Once again showing his true anti-queer colors, the Trump Administration’s Department of Justice just filed a brief in an ongoing case at the Second Circuit Court of Appeals arguing that federal law permits employers to fire, deny promotion to, and generally discriminate against their employers just for being gay. The brief, which contradicts several federal court decisions and the decisions of the Equal Employment Opportunity Commission, argues that Title VII of the Civil Rights Act, which prohibits “discrimination on the basis of sex”, does not cover sexual orientation discrimination.
This was an unusual filing. The Second Circuit never asked the DOJ to weigh in. Rather, Trump, Attorney General Jeff Sessions, and the Republicans that run this Administration felt so strongly about allowing employers to discriminate against gay people that it submitted the brief on their own, just to make the point known. Let that sink in.
The case is a standard sexual orientation discrimination case. The plaintiff, a skydiver (which is awesome!), argues that he was fired by American Altitude because he is gay. Based on more than a decade of federal court precedent, firing someone because he or she is gay is “discrimination on the basis of sex” in two different, but related ways. We’ve discussed this before.
The first way that sexual orientation discrimination is sex discrimination is pretty direct. Say Alice, a lesbian, is fired because she married her now-wife, Rebecca. Had Alice been a man (Alex) who married Rebecca, Alex would not have been fired. That’s an example of discriminating against women on the basis of their sex and gender.
Another way Title VII covers discrimination against gays and lesbians is through its prohibition on sex stereotyping. The Supreme Court even weighed in on this one. An employer cannot fire a woman for not being feminine enough. Nor can he fire a man for not being manly enough. Doing so would be “discrimination on the basis of sex” because if a woman acts the way society expects a man to act, and is fired by her employer, that employer would be treating the sexes differently. A man who acts masculine would not be fired; a masculine woman would be.
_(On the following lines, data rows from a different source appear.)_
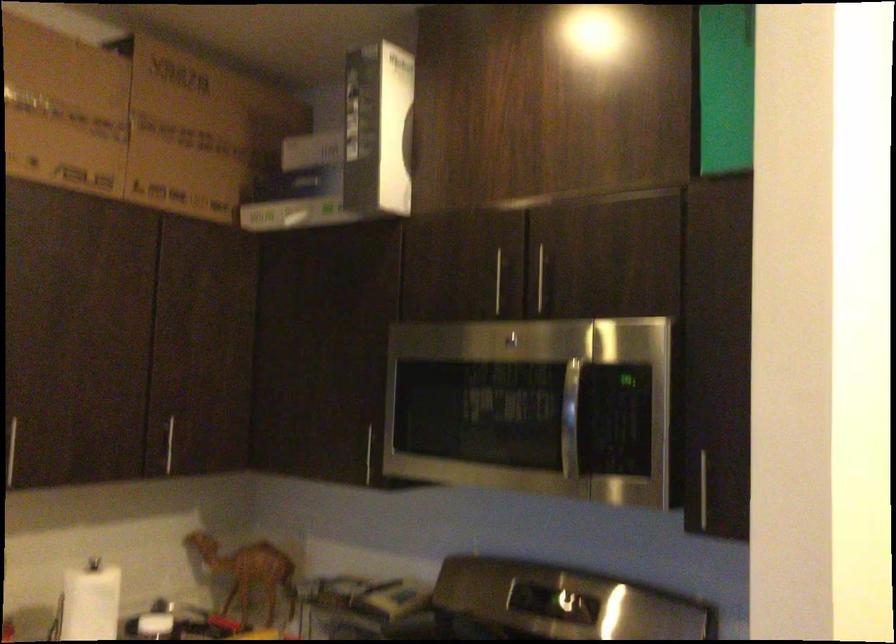 Find the location of a particular element. The width and height of the screenshot is (896, 644). large cardboard box is located at coordinates (200, 131). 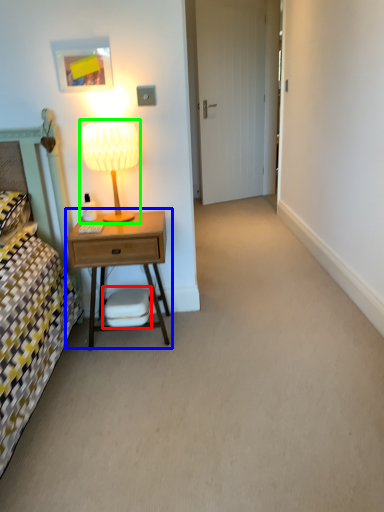 Question: Based on their relative distances, which object is nearer to swivel chair (highlighted by a red box)? Choose from nightstand (highlighted by a blue box) and table lamp (highlighted by a green box).

Choices:
 (A) nightstand
 (B) table lamp

Answer: (A) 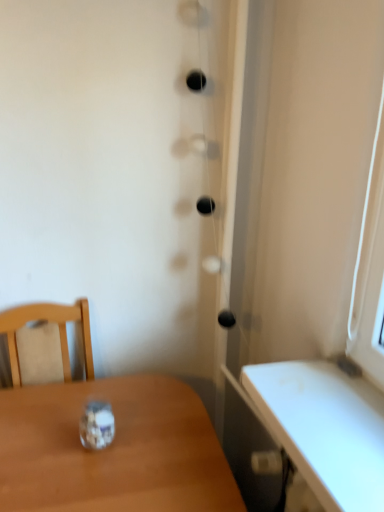 Locate an element on the screen. The height and width of the screenshot is (512, 384). vacant position to the left of clear glass jar at center is located at coordinates (39, 445). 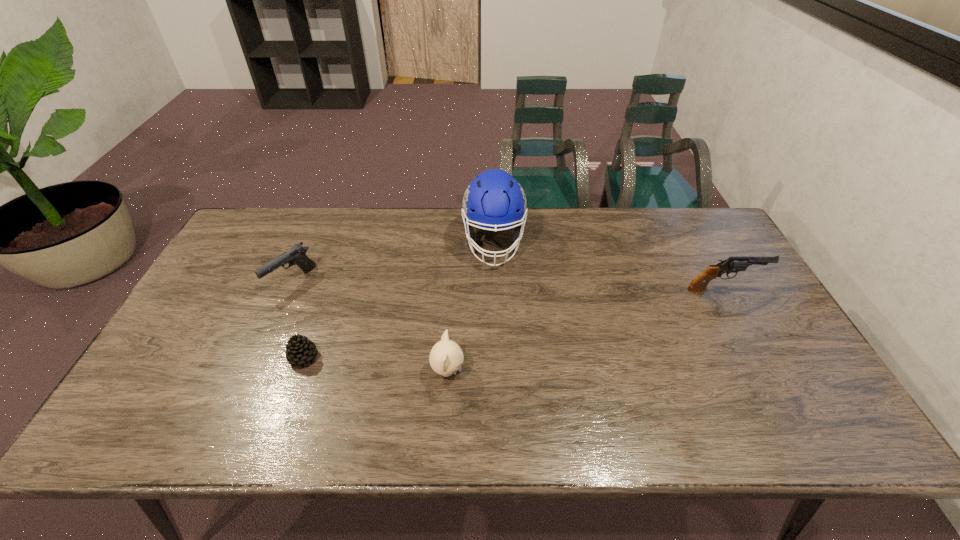 Identify the location of the tallest object. (494, 199).

The image size is (960, 540). I want to click on the rightmost object, so click(734, 264).

The height and width of the screenshot is (540, 960). I want to click on the fourth shortest object, so pos(734,264).

At what (x,y) coordinates should I click in order to perform the action: click on the leftmost object. Please return your answer as a coordinate pair (x, y). The image size is (960, 540). Looking at the image, I should click on (296, 255).

Identify the location of the left gun. (296, 255).

The width and height of the screenshot is (960, 540). I want to click on kitten, so click(446, 357).

Where is `the shortest object`? The image size is (960, 540). the shortest object is located at coordinates (300, 351).

Locate an element on the screen. the fourth object from right to left is located at coordinates (300, 351).

In order to click on free space located 0.050m on the face guard of the football helmet in this screenshot , I will do `click(495, 284)`.

The image size is (960, 540). Identify the location of vacant space located 0.190m at the muzzle of the left gun. (261, 353).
The Trump Administration’s arguments against this reasoning is flimsy. The brief suggests that firing someone because he or she is gay is not sex discrimination because employees of both sexes can be fired. That’s a neat trick, but one easily unraveled. Just because employers would fire men and women for being gay does not mean sex is taken out of the equation. In fact, the sexes are treated differently when you jump from who is being fired to the reason they were fired, which is really what anti-discrimination law is all about.
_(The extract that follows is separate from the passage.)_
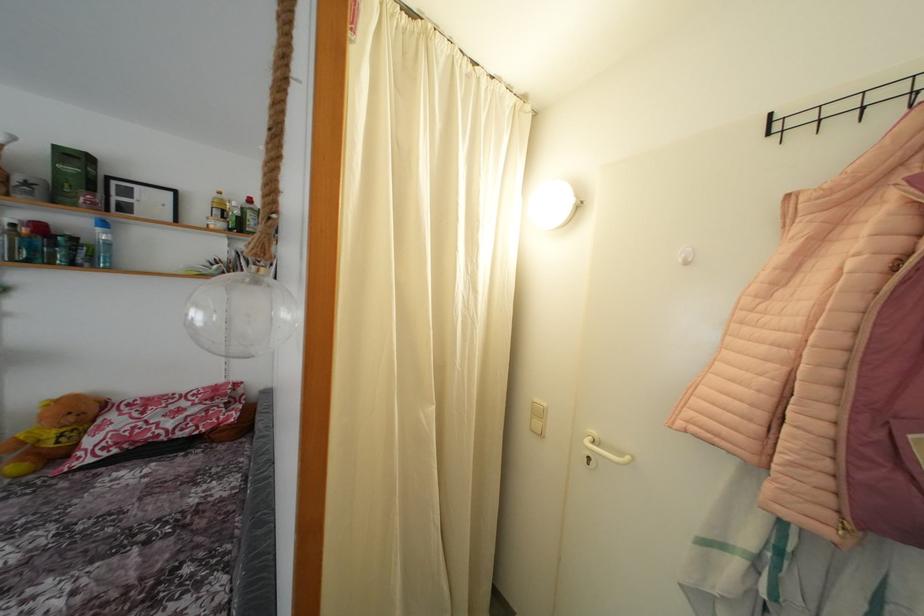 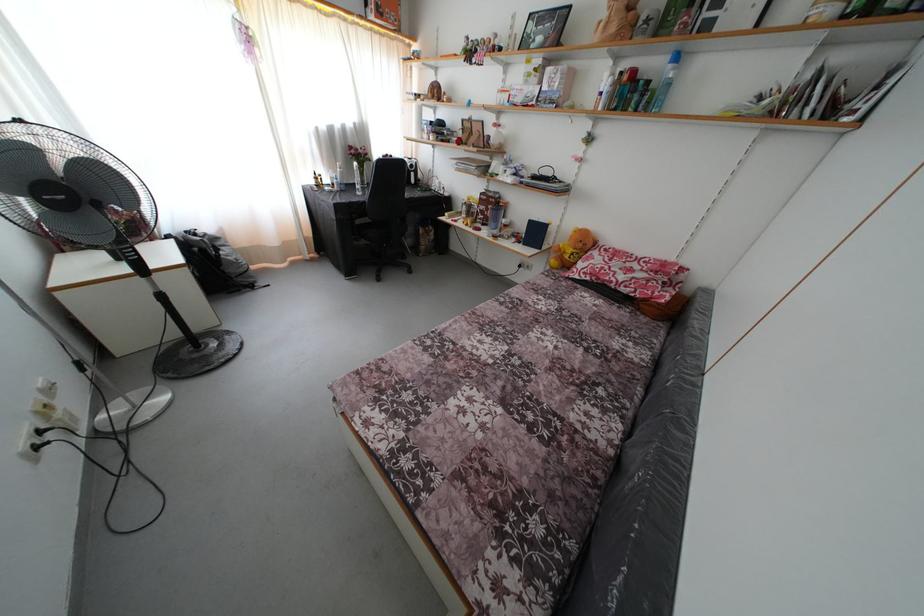 The images are taken continuously from a first-person perspective. In which direction is your viewpoint rotating?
The brief’s second argument is even worse. Taking a page right out of the Antonin Scalia (and Neil Gorsuch) playbook, it notes that masculine women and effeminate men are the only ones who can bring sex stereotyping claims. A man who acts the way heteronormative society expects, however, can be fired for being gay, according to the brief. That strains logic. How is sex not part of the latter firing? That firing ostensibly happened because the man did not act according to his employer’s expectations of how men should act (i.e., have sex with women). That is sex stereotyping, period.
The Second Circuit will consider these arguments soon. A court dominated by progressives, it should slap the Administration down. But Trump and Sessions did not really write this brief for the Second Circuit. Rather, it is a signal–to conservatives, to the Federalist Society, to conservative judges in district and appellate courts and at the Supreme Court that a new administration is in town. It’s anti-queer, and it’s encouraging every other conservative jurist to come out as anti-queer whenever a case presents itself.
Elections matter. Judicial appointments matter. This action by Trump and his Administration threatens to take us back decades. Let’s not let him. #resist.